Spark supports stratified samples as outlined in https://s3.amazonaws.com/sparksummit-share/ml-ams-1.0.1/6-sampling/scala/6-sampling_student.html

df.stat.sampleBy("label", Map(0 -> .10, 1 -> .20, 2 -> .3), 0)

Towhead answered 19/6, 2018 at 14:46 Comment(3)

How can you use sampleBy for train test split.The way I see it, if you have two lines, with train = df.stat.sameplyBy... test=df.state.sameplBy... then the samples may have duplicate records.
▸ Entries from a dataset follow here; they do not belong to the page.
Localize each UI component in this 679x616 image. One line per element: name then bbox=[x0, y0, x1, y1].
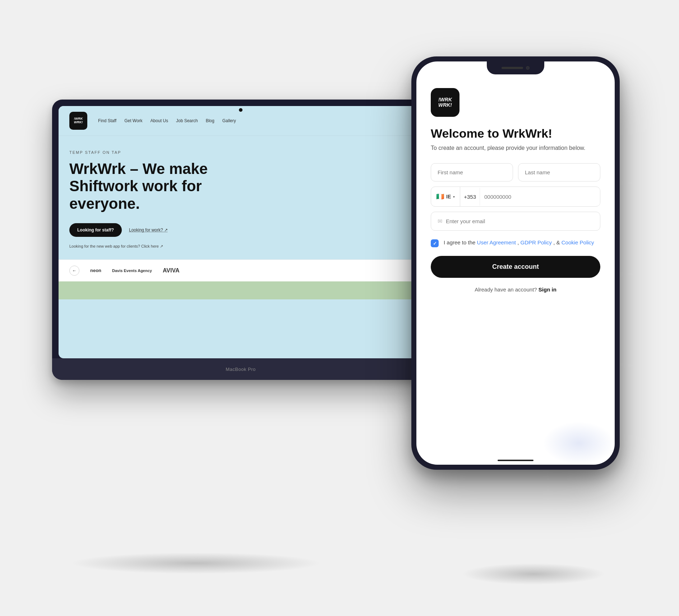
check-icon: ✓ bbox=[433, 241, 437, 246]
last-name-input[interactable] bbox=[518, 163, 600, 181]
phone-row: 🇮🇪 IE ▾ +353 bbox=[431, 187, 600, 207]
partner-neon: neon bbox=[90, 268, 101, 273]
signin-row: Already have an account? Sign in bbox=[431, 286, 600, 293]
scene: !WRKWRK! Find Staff Get Work About Us Jo… bbox=[52, 56, 627, 560]
macbook-chin: MacBook Pro bbox=[52, 358, 429, 380]
nav-blog[interactable]: Blog bbox=[206, 118, 214, 123]
macbook-mockup: !WRKWRK! Find Staff Get Work About Us Jo… bbox=[52, 100, 429, 380]
app-title: Welcome to WrkWrk! bbox=[431, 127, 600, 140]
partner-davis: Davis Events Agency bbox=[112, 268, 152, 273]
app-subtitle: To create an account, please provide you… bbox=[431, 144, 600, 152]
phone-shadow bbox=[462, 563, 605, 585]
user-agreement-link[interactable]: User Agreement bbox=[477, 239, 516, 245]
agree-text-3: , & bbox=[553, 239, 562, 245]
macbook-camera bbox=[239, 108, 242, 112]
nav-job-search[interactable]: Job Search bbox=[176, 118, 198, 123]
first-name-input[interactable] bbox=[431, 163, 513, 181]
partner-logos-row: ← neon Davis Events Agency AVIVA bbox=[59, 259, 423, 281]
iphone-frame: !WRKWRK! Welcome to WrkWrk! To create an… bbox=[411, 56, 620, 470]
site-logo-text: !WRKWRK! bbox=[74, 117, 83, 124]
nav-get-work[interactable]: Get Work bbox=[124, 118, 142, 123]
site-hero: TEMP STAFF ON TAP WrkWrk – We make Shift… bbox=[59, 136, 423, 358]
logos-prev-button[interactable]: ← bbox=[69, 266, 79, 276]
website-content: !WRKWRK! Find Staff Get Work About Us Jo… bbox=[59, 106, 423, 358]
laptop-shadow bbox=[70, 552, 322, 574]
flag-emoji: 🇮🇪 bbox=[436, 193, 444, 201]
email-row[interactable]: ✉ bbox=[431, 212, 600, 231]
green-section bbox=[59, 281, 423, 299]
phone-number-input[interactable] bbox=[480, 188, 600, 206]
agree-text: I agree to the User Agreement , GDPR Pol… bbox=[444, 239, 594, 247]
name-row bbox=[431, 163, 600, 181]
macbook-model-label: MacBook Pro bbox=[226, 367, 256, 372]
country-chevron-icon: ▾ bbox=[453, 195, 455, 199]
email-input[interactable] bbox=[446, 218, 593, 224]
country-selector[interactable]: 🇮🇪 IE ▾ bbox=[431, 187, 460, 206]
site-cta-row: Looking for staff? Looking for work? ↗ bbox=[69, 223, 412, 237]
app-logo: !WRKWRK! bbox=[431, 88, 459, 117]
nav-gallery[interactable]: Gallery bbox=[222, 118, 236, 123]
site-logo: !WRKWRK! bbox=[69, 112, 87, 130]
iphone-notch bbox=[487, 61, 544, 74]
nav-about-us[interactable]: About Us bbox=[151, 118, 168, 123]
looking-for-work-link[interactable]: Looking for work? ↗ bbox=[129, 227, 168, 233]
app-content: !WRKWRK! Welcome to WrkWrk! To create an… bbox=[416, 77, 615, 465]
signin-prompt-text: Already have an account? bbox=[475, 286, 537, 293]
create-account-button[interactable]: Create account bbox=[431, 256, 600, 278]
sign-in-link[interactable]: Sign in bbox=[539, 286, 556, 293]
agree-text-1: I agree to the bbox=[444, 239, 477, 245]
site-sublink[interactable]: Looking for the new web app for clients?… bbox=[69, 244, 412, 249]
gdpr-policy-link[interactable]: GDPR Policy bbox=[520, 239, 552, 245]
app-logo-text: !WRKWRK! bbox=[438, 97, 452, 108]
front-camera bbox=[526, 66, 530, 70]
site-headline: WrkWrk – We make Shiftwork work for ever… bbox=[69, 160, 220, 212]
country-code-label: IE bbox=[446, 194, 451, 199]
site-eyebrow: TEMP STAFF ON TAP bbox=[69, 150, 412, 155]
cookie-policy-link[interactable]: Cookie Policy bbox=[562, 239, 594, 245]
partner-aviva: AVIVA bbox=[163, 267, 180, 274]
macbook-frame: !WRKWRK! Find Staff Get Work About Us Jo… bbox=[52, 100, 429, 380]
speaker-grille bbox=[502, 67, 523, 69]
iphone-mockup: !WRKWRK! Welcome to WrkWrk! To create an… bbox=[411, 56, 620, 470]
macbook-screen: !WRKWRK! Find Staff Get Work About Us Jo… bbox=[59, 106, 423, 358]
agree-checkbox[interactable]: ✓ bbox=[431, 239, 439, 247]
agree-row: ✓ I agree to the User Agreement , GDPR P… bbox=[431, 239, 600, 247]
home-indicator bbox=[498, 460, 534, 461]
email-icon: ✉ bbox=[438, 218, 442, 225]
looking-for-staff-button[interactable]: Looking for staff? bbox=[69, 223, 122, 237]
nav-find-staff[interactable]: Find Staff bbox=[98, 118, 116, 123]
decorative-blob bbox=[543, 422, 615, 465]
phone-prefix: +353 bbox=[460, 188, 480, 206]
iphone-screen: !WRKWRK! Welcome to WrkWrk! To create an… bbox=[416, 61, 615, 465]
site-nav-links: Find Staff Get Work About Us Job Search … bbox=[98, 118, 236, 123]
Unless I'm missing something? – Factorize 23/1, 2020 at 14:24

After obtaining train with SampleBy, leftanti join the original df to train and you have test – Unsupportable 30/6, 2020 at 22:23

@Unsupportable this is very helpful. I also found no use in sampleBy, because a sample is different than splitting. But here is the solution. I should add that if you have a prepared dataset then you will need to add a key column to obtain that join. – Lorikeet 2/12, 2020 at 5:48

Perhaps this method wasn't available when the OP posted this question, but I'm leaving this here for future reference:

# splitting dataset into train and test set
train, test = df.randomSplit([0.7, 0.3], seed=42)

Erst answered 12/5, 2020 at 16:34 Comment(4)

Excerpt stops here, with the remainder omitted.